Inspirations for side dishes include a medley of roasted seasonal vegetables; luxurious macaroni with seven kinds of cheese and Truffled Frites (French fries) with shaved smoked Gouda. The Oak Table roasts five types of wild mushrooms in a cast iron pan, bringing nature to the plate.
Small Plates – Big Flavor
On the lighter side, there are nine superb Small Plates selections. Order one as an appetizer, first course or bar snack. Some diners graze their way through the entire meal on Small Plates, often sharing. Risotto comes with South Carolina tempura shrimp and City Roots micro greens. Several salads selections include Freshly Grown Farms hydroponic Bibb with house-made bacon, South Carolina pecans and buttermilk dressing. Tender ricotta dumplings called gnudi (dubbed “pillows of love”) partner with lobster, cherry tomatoes and roasted Tennessee mushrooms. Don’t miss the roasted red pepper pimento cheese – warm and spicy with bacon crumbles.
Eating High On The Hog
Talented chefs are turning to animal butchery as a sustainable meat source. Joseph advises, “It’s a good business model to be able to recycle and transform all the parts.” Quality and skill are associated with the preparation of whole animals and especially charcuterie, which can involve days or weeks of salting, smoking and curing. Bacon and sausage are charcuterie, and yet, it is so much more. The craft enjoys a long rich tradition in Europe.
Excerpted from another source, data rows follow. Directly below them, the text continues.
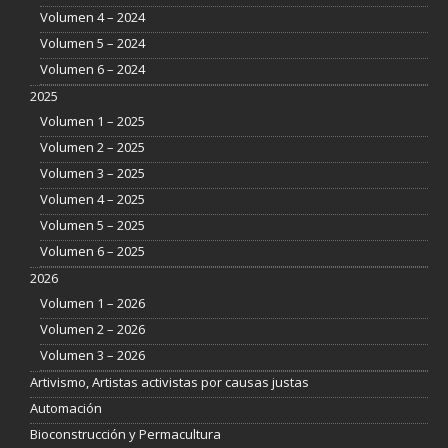
Volumen 4 – 2024
Volumen 5 – 2024
Volumen 6 – 2024
2025
Volumen 1 – 2025
Volumen 2 – 2025
Volumen 3 – 2025
Volumen 4 – 2025
Volumen 5 – 2025
Volumen 6 – 2025
2026
Volumen 1 – 2026
Volumen 2 – 2026
Volumen 3 – 2026
Artivismo, Artistas activistas por causas justas
Automación
Bioconstrucción y Permacultura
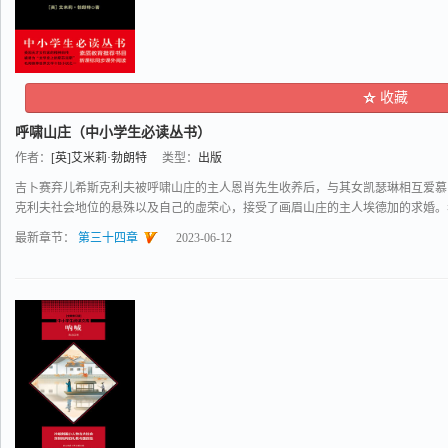
收藏
呼啸山庄（中小学生必读丛书）
作者：
[英]艾米莉·勃朗特
类型：
出版
吉卜赛弃儿希斯克利夫被呼啸山庄的主人恩肖先生收养后，与其女凯瑟琳相互爱慕
克利夫社会地位的悬殊以及自己的虚荣心，接受了画眉山庄的主人埃德加的求婚。希斯
最新章节：
第三十四章
2023-06-12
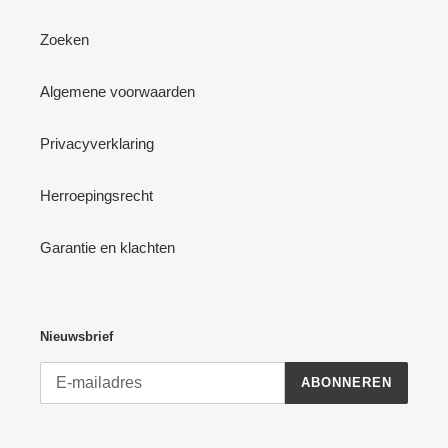
Zoeken
Algemene voorwaarden
Privacyverklaring
Herroepingsrecht
Garantie en klachten
Nieuwsbrief
ABONNEREN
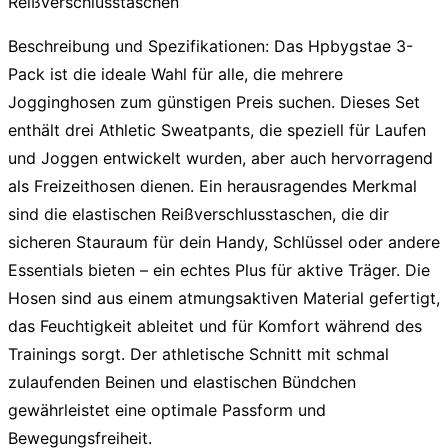
Reißverschlusstaschen
Beschreibung und Spezifikationen:
Das
Hpbygstae 3-
Pack
ist die ideale Wahl für alle, die mehrere
Jogginghosen zum günstigen Preis suchen. Dieses Set
enthält drei Athletic Sweatpants, die speziell für Laufen
und Joggen entwickelt wurden, aber auch hervorragend
als Freizeithosen dienen. Ein herausragendes Merkmal
sind die elastischen Reißverschlusstaschen, die dir
sicheren Stauraum für dein Handy, Schlüssel oder andere
Essentials bieten – ein echtes Plus für aktive Träger. Die
Hosen sind aus einem atmungsaktiven Material gefertigt,
das Feuchtigkeit ableitet und für Komfort während des
Trainings sorgt. Der athletische Schnitt mit schmal
zulaufenden Beinen und elastischen Bündchen
gewährleistet eine optimale Passform und
Bewegungsfreiheit.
For charcuterie meats or porcetta – succulent slow-roasted pork with crisp crackling skin – Joseph favors heritage breeds like the Red Wattle and Guinea hogs from Carolina Heritage Farms in Pamplico or heirloom pastured pork from Caw Caw Creek. Charcuterie is typically arranged on a large oak board and is meant for sharing. Options might include chorizo, garlic bratwurst and pork terrine with seasonal add-ins like dried figs, cranberries or pistachios. There is also silky-smooth chicken liver pâté and duck prosciutto. House-made condiments may include tart cornichons, colorful pickled vegetables, brioche toast, fig jam, whole grain and red beet Dijon mustards.
Traditionalists who crave a little of the unexpected can choose one of the playful desserts. Chef Charlie Scruggs has an innovative take on these sweet indulgences. Think black forest cake. Then think dark cherry gastrique and dehydrated raspberry powder. Is he a pastry chef or kitchen wizard?
Charlie begins with nostalgic, pleasing flavors then gives them a little twist. De-constructed S’Mores, with milk chocolate pudding, graham cracker crème and honey roasted marshmallow are so yummy, they have the power to conjure up the inner child. Fresh marshmallows will be a revelation to the taste buds, especially if they’ve only ever tasted store-bought. Giant Sticky Buns, a Sunday brunch special, are sinfully delicious, gooey and chockablock with local pecans. The old-school simplicity of fruity-filled “Pop Tarts” is reminiscent of glazed “hand pies.” Also highly recommended: the butterscotch brioche bread pudding and anything chocolate. Charlie attended the University of South Carolina’s Culinary Institute, honed his skills at Saluda’s, and was assistant pastry chef at Wild Dunes Resort on the Isle of Palms before he joined The Oak Table’s culinary team.
The Oak Table offers excellent food at fair value in a spectacular setting. A dinner visit might indicate a special occasion, but don’t wait until then; consider lunchtime and Sunday brunch. The compact menus are an optimal size and their depth makes choosing difficult. There’s a transcendent flavor about The Oak Table experience that keeps bringing people back. It’s all about the best ingredients, simple ideas and the craft.